[Top][All Lists]
[Date Prev][Date Next][Thread Prev][Thread Next][Date Index][Thread Index]
Re: [rdiff-backup-users] Q. on max-file-size behavior
From: |
Maarten Bezemer |
Subject: |
Re: [rdiff-backup-users] Q. on max-file-size behavior |
Date: |
Sun, 14 Mar 2010 22:27:33 +0100 (CET) |
On Sun, 14 Mar 2010, Whit Blauvelt wrote:
On Sun, Mar 14, 2010 at 03:31:13PM +0100, Maarten Bezemer wrote:
I don't think this is even a corner case. If you want to exclude
large files, then a file that is larger than the limit you specify
(something you explicitly and deliberatly do!) should not be in the
backup. Also, it should not _remain_ in the 'current' backup tree,
because it would no longer match the original in the source tree.
Since rdiff-backup keeps history of the backups, there is no other
way than to treat it as 'deleted from the source'. That's the only
way to keep the history intact AND have a proper 'current' backup
tree.
Here's how the corner case occurs:
[snip]
I do understand when your 'problem case' happens. Not only would it happen
when you lower the maximum file size in later runs, it would also happen
when you have files steadily growing over the size limit.
IF you tell rdiff-backup "I do not want files larger than X in my backup",
then clearly all rdiff-backup can do is... not include them in the backup.
There is no difference between "I don't want them" and "They don't exist",
as far as the backup application is concerned. You don't want them? Fine,
you don't get them. But you also don't get an older version since that
would make no sense either.
Quoting from the manpage:
" When backing up, if a file is excluded, rdiff-backup acts as if that
file does not exist in the source directory."
As far as intact history goes, that's a side issue here, isn't it?
No, it's not. That's the whole point.
If rdiff-backup didn't keep history, it could just remove the large file
and be done with it. However, rdiff-backup was designed to be able to
restore to previous points in time, for example to just before your
manager accidentally removed the almost-finished $200.000 tender document
that was due tomorrow.
So, files that are no longer in the source tree (or files that you have
excluded, either by name or by a size limit, no difference there) are not
just deleted, but rdiff-backup creates a so-called snapshot and moves that
to a proper place in the rdiff-backup-data directory. So, if you do need
that file again, it only needs to restore the snapshot.
That snapshot can later be deleted when you decide to remove parts of the
history kept by rdiff-backup. (--remove-older-than)
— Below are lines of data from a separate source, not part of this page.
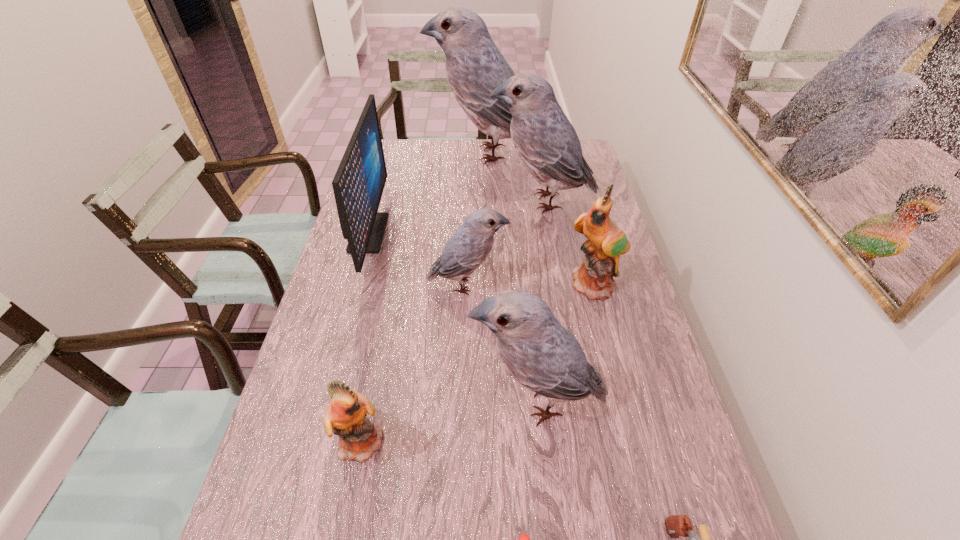 In the image, there is a desktop. What are the coordinates of `free space at the right edge` in the screenshot? It's located at (613, 295).

Identify the location of free area in between the right green parrot and the biggest gray parrot. This screenshot has width=960, height=540. click(x=540, y=219).

Locate an element on the screen. The width and height of the screenshot is (960, 540). free space between the leftmost object and the third farthest gray parrot is located at coordinates (418, 259).

At what (x,y) coordinates should I click in order to perform the action: click on free space between the bigger green parrot and the left green parrot. Please return your answer as a coordinate pair (x, y). Looking at the image, I should click on (479, 363).

Find the location of a particular element. Image resolution: width=960 pixels, height=540 pixels. unoccupied area between the nearer green parrot and the smallest gray parrot is located at coordinates [x=415, y=363].

Image resolution: width=960 pixels, height=540 pixels. Find the location of `unoccupied area between the third farthest gray parrot and the bigger green parrot`. unoccupied area between the third farthest gray parrot and the bigger green parrot is located at coordinates (531, 285).

Image resolution: width=960 pixels, height=540 pixels. What are the coordinates of `vacant area between the farthest object and the second tallest parrot` in the screenshot? It's located at (514, 177).

Point out which object is positioned as the third nearest to the computer monitor. Please provide its 2D coordinates. Your answer should be formatted as a tuple, i.e. [(x, y)], where the tuple contains the x and y coordinates of a point satisfying the conditions above.

[(545, 140)]

Select which object appears as the second closest to the nearest gray parrot. Please provide its 2D coordinates. Your answer should be formatted as a tuple, i.e. [(x, y)], where the tuple contains the x and y coordinates of a point satisfying the conditions above.

[(676, 525)]

Locate which parrot is the fifth closest to the third biggest gray parrot. Please provide its 2D coordinates. Your answer should be formatted as a tuple, i.e. [(x, y)], where the tuple contains the x and y coordinates of a point satisfying the conditions above.

[(474, 66)] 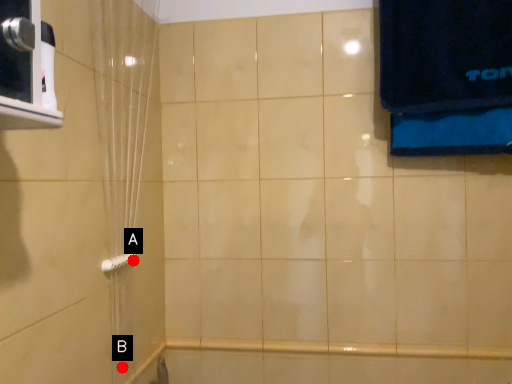 Question: Two points are circled on the image, labeled by A and B beside each circle. Which point is closer to the camera?

Choices:
 (A) A is closer
 (B) B is closer

Answer: (B) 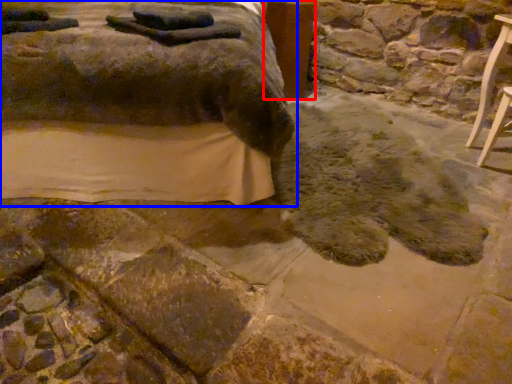 Question: Which object is closer to the camera taking this photo, table (highlighted by a red box) or furniture (highlighted by a blue box)?

Choices:
 (A) table
 (B) furniture

Answer: (B) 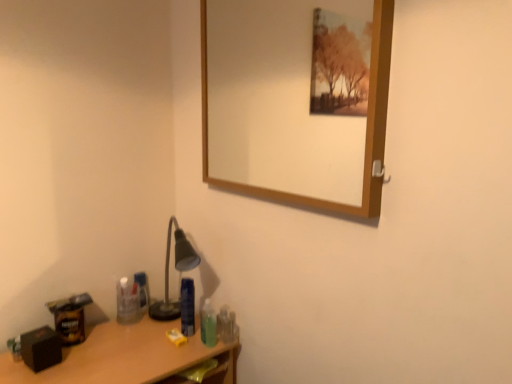 You are a GUI agent. You are given a task and a screenshot of the screen. Output one action in this format:
    pyautogui.click(x=<x>, y=<y>)
    Task: Click on the vacant space situated on the left part of blue plastic bottle at lower center, the 2th toiletry when ordered from back to front
    Image resolution: width=512 pixels, height=384 pixels.
    Given the screenshot: What is the action you would take?
    pyautogui.click(x=145, y=331) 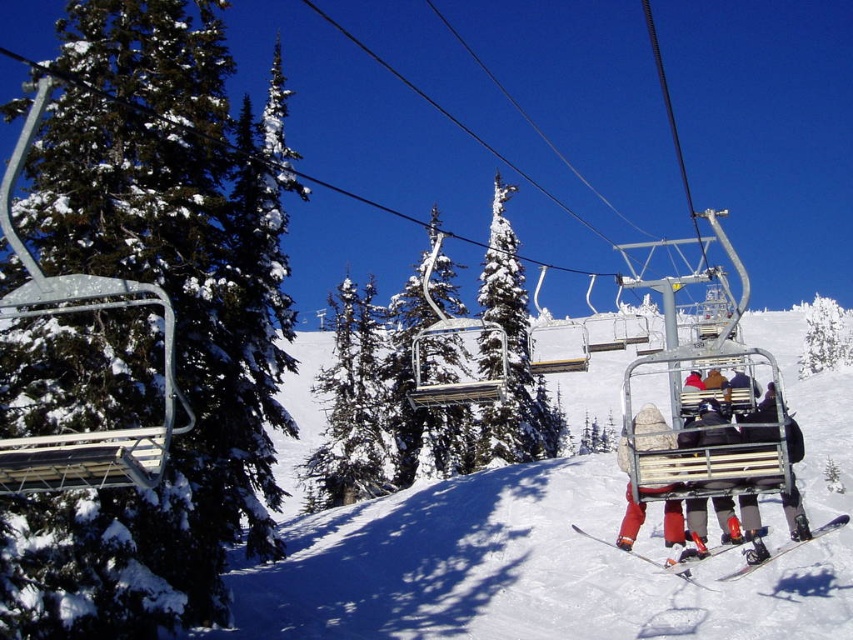 You are a photographer standing at the lower right corner of the scene. You want to take a photo of the green matte tree at left while keeping the matte black ski boots at lower right in the frame. Can you position yourself so that the tree is above the boots in the photo?

Yes, since the green matte tree at left is already positioned above the matte black ski boots at lower right in the scene, you can take the photo from your current position at the lower right corner to include both elements with the tree above the boots.

You are a skier standing at the base of the mountain looking up. You see the chairlift system with metal frames and benches in the foreground and the snow covered evergreen trees in the middle ground. There is also a point marked at coordinates (793, 513) which corresponds to matte black ski boots at lower right. Which direction should you move to reach the matte black ski boots at lower right from your current position?

The matte black ski boots at lower right are located at the lower right of the image, so you should move towards the lower right direction to reach them.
The normal 'current' backup tree always contains the exact same files as
the source tree. Rdiff-backup does never gzip files in the current tree.
Only the snapshots and diffs in the rdiff-backup-data directory can, at
the user's choice, be gzipped.
But..
I think your problem is not with the gzipping. I think you want to use
rdiff-backup in a way it was never designed to be used. So, instead of
commenting on several other "misunderstandings" in your email, I'll focus
on what I think triggered this discussion:
That might not just avoid treating a file as if deleted on the original when
it hasn't been, but support actions like running rdiff-backup at regular
intervals during working hours just against smaller files, while running a
daily backup of even the large stuff every night, without having to
establish two redundant backup spaces to accommodate this.
That's just a Bad Idea (tm). The whole idea of "restore to a specific
point in time" implies that you then get back the tree as it was at the
time you specified. Not a tree with small files from that date/time, and
with large files from an earlier date.
You do have a few options to get what you want.
For example, you could do a two-stage backup, using rsync to regularly
sync the source tree to a shadow tree, and exclude-but-not-delete large
files. And then use rdiff-backup to backup the shadow tree right after
each rsync run. Overnight, run a full rsync and again a normal
rdiff-backup, and it will update the larger files as well.
This indeed uses a lot of extra disk space and thus sort of defeats the
purpose.
So, why not just use both --max-file-size and --min-file-size on two
separate backup trees? That would exclude the large files from the
smallfiles-tree, and the small files from the largefiles-tree, so no
redundancy. And you can use different backup schedules for both trees.
To make things more easy, I think I'd just create two backup trees, based
on file paths. Huges files with sizes like you mentioned usually show up
on well-defined places in a file system, and not just between a normal
user's mozilla preferences file and a list of recently opened documents.
So you could even use a --max-file-size for the normal backup tree, and
warn the users that they CAN use larger files there, but they will NOT be
backed up so no complaining if they get deleted, corrupted, or lost.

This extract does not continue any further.